Fun outdoor activities for kids.
"Just go outside and play!"
Parents have been repeating that phrase to children each summer for generations. The question is, what are kids supposed to do once they get out there?
If you’re looking for outdoor activities that are fun, free (or nearly so) and spark kids’ imaginations, try these on for size:
- Explore a farmer’s market – Turn produce shopping into a scavenger hunt by handing your kids a list of fruits and vegetables and instructing them to find them. Depending on their ages, you can categorize them by name or color. Later, you can all have an outdoor cookout, working together to create a meal from the produce you shopped for together.
- Get artsy! – Summer is a great time for outdoor craft projects. A sidewalk chalk mural is a great place to start. It’s even better if it contains a message like, “Welcome Home, Dad/Mom!” to greet a parent when they get home from work. Your youngsters may also enjoy creating nature sculptures by pressing flowers, leaves, shells and other natural materials they find into model magic or craft clay. Another option: transform a fallen tree branch into a walking stick be decorated with patterned duct tape or paint.
- Combine art with exercise – Turn a family hike into an archeological expedition by collecting rocks along the way. Once you’re back home, your kids can use paint to decorate them with pictures or words. The finished products can be used to decorate a garden or redistributed along a trail for others to discover and enjoy.

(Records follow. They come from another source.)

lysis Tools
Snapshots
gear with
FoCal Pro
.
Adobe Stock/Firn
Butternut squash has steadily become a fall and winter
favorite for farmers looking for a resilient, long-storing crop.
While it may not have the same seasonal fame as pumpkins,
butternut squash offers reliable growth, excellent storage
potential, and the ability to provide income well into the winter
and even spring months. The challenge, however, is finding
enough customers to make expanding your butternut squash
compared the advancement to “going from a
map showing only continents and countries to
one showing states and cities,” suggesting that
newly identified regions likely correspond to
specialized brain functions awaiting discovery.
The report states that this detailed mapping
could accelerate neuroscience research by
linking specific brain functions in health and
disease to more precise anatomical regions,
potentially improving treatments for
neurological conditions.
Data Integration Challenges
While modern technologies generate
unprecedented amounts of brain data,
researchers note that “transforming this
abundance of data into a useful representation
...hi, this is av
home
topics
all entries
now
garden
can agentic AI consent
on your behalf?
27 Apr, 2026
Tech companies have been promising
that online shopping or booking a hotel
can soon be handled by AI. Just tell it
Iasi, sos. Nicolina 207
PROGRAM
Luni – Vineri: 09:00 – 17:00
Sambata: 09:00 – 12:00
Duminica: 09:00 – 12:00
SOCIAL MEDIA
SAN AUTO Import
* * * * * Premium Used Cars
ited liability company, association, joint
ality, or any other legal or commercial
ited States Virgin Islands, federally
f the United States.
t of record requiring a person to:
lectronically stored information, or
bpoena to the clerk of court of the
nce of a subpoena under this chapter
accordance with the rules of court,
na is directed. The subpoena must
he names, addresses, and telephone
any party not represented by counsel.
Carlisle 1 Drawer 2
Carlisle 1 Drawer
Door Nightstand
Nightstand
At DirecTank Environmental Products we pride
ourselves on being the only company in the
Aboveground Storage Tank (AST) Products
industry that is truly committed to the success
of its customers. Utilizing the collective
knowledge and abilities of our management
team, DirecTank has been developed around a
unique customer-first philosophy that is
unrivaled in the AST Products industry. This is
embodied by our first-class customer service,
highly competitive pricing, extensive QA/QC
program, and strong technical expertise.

- Pick up trash around your neighborhood or a local park. – Give each child a trash bag and the opportunity to make their slice of the world a better place. You might even turn a park clean-up into a friendly competition. The person or team that fills its bag first wins a prize! Older kids might want to go a step further and separate garbage from recyclables.
- Create an A-Z scavenger hunt. – “A” is for ant. “B” is for butterfly. “C” is for…let your kids figure it out! Send them on a backyard scavenger hunt with the instruction to find something that begins with every letter of alphabet. Creativity counts!

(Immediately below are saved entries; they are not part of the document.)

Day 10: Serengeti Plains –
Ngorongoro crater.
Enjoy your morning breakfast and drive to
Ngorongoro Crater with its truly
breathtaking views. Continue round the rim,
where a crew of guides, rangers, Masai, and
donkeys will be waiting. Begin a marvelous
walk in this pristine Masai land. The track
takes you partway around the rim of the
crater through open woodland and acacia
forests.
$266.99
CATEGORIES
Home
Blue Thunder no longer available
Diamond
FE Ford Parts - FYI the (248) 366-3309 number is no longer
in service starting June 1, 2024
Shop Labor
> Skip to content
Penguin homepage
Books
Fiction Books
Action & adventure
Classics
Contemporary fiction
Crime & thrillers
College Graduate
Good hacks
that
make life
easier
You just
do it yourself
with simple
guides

- Plant a family or community garden. – Here’s an activity that can last all summer – and connects kids with the natural world and the source of their food in the process. Planting, tending and harvesting food from a garden provides countless lessons along the way. Children can learn to recognize different vegetables while they’re still in the ground. They can watch plants grow and see how they develop. Many are more willing to try a new food if they have been involved in growing it. Even young children who enjoy water play can make watering the garden the highlight of their day.

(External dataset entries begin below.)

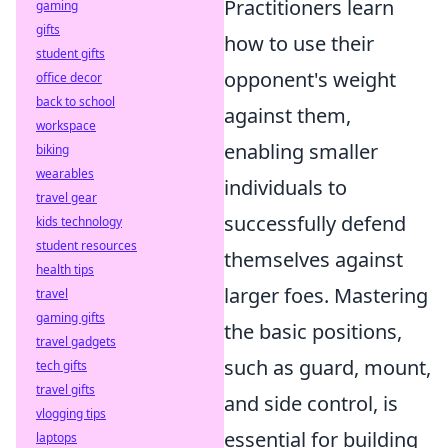
Practitioners learn
gaming
gifts
how to use their
student gifts
opponent's weight
office decor
back to school
against them,
workspace
enabling smaller
biking
wearables
individuals to
travel gear
successfully defend
kids technology
student resources
themselves against
health tips
larger foes. Mastering
travel
gaming gifts
the basic positions,
travel gadgets
such as guard, mount,
tech gifts
travel gifts
and side control, is
vlogging tips
essential for building
laptops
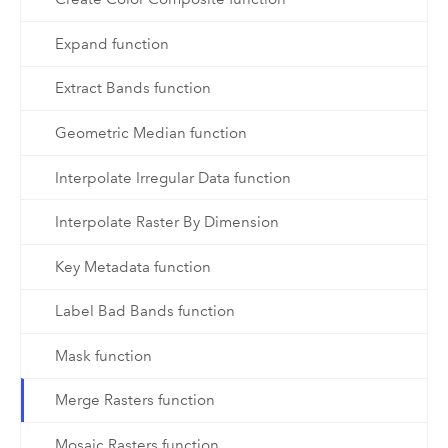
Expand function
Extract Bands function
Geometric Median function
Interpolate Irregular Data function
Interpolate Raster By Dimension
Key Metadata function
Label Bad Bands function
Mask function
Merge Rasters function
Mosaic Rasters function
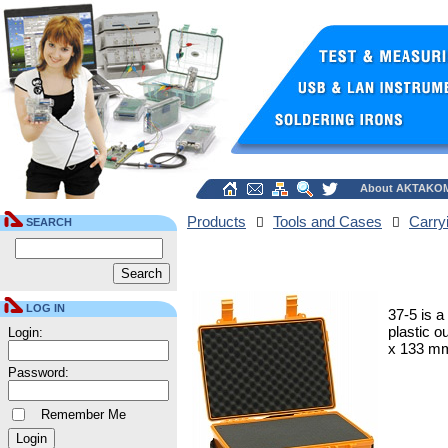
About AKTAKO
Products
Tools and Cases
Carry
SEARCH
LOG IN
37-5 is a
plastic o
Login:
x 133 mm;
Password:
Remember Me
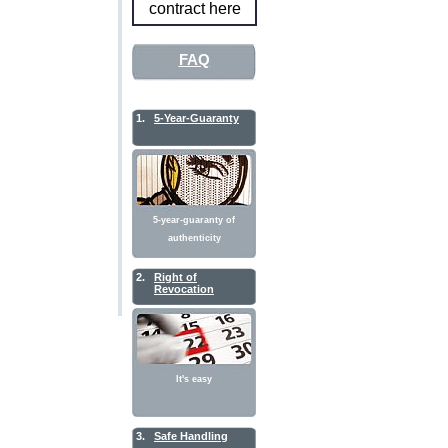
contract here
FAQ
1.
5-Year-Guaranty
5-year-guaranty of
authenticity
2.
Right of
Revocation
It's easy
3.
Safe Handling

- Camp in your backyard – A backyard sleepover and a night of flashlight stories and stargazing can create fond memories that will last a lifetime – even if the kids come inside when it’s time for bed. For added fun, create a small “s'mores bar” by filling a large, flat planter with stones and heat fuel cans where kids can roast marshmallows. (Once the fire is lit, adult supervision is required!)
- Get creative with games. – A few large cardboard boxes, hula hoops, plastic cones -- even old tires can make a fun obstacle course. Pour sand in the bottom of plastic soft drink bottles and use a kickball for a game of outdoor bowling. If temperatures are soaring, teach your kids to play Drip, Drip, Drop. It’s similar to Duck, Duck, Goose. With this game, however, instead of tapping the other kids on their heads, the leader pours water from a jar or watering can on the others while walking around the outside of the circle. A drip equals a small amount of water; a drop – well, you get the idea.
- Host a neighborhood talent show or awards show. – Jacob from across the street can juggle. His neighbor Annabelle is learning to play the guitar. Have your kids invite them and others in the neighborhood to share their talents in a background talent show. If they enjoy playing dress up, invite them – parents and all – to a neighborhood award show. The kids can design homemade trophies for things like “Best-smelling barbecue,” “Most likely to have their trash cans at the curb first,” “Best sport in wiffleball” – or whatever makes your neighbors’ special. The kids can then take turns making the presentations.
- Make time for silliness – If you can’t be silly and giggle in the summer, when can you? Invite your kids to put on their swimsuits and swim goggles. Then, as they lay on a beach towel outside, give them a small ice cream cone. Rather than hand it to them as you ordinarily would, place it in their open mouth. A sibling or friend can then decorate the cone with sprinkles, chocolate syrup or whip cream from above before the child sits up to enjoy their cone. Giggles and fun are sure to ensue! Keep a hose or bucket of water nearby for cleanup.
The only limits to outdoor summer fun are your kids’ creativity! Present them with options like these, and they will likely come up with more ideas of their own. So relax, and have fun!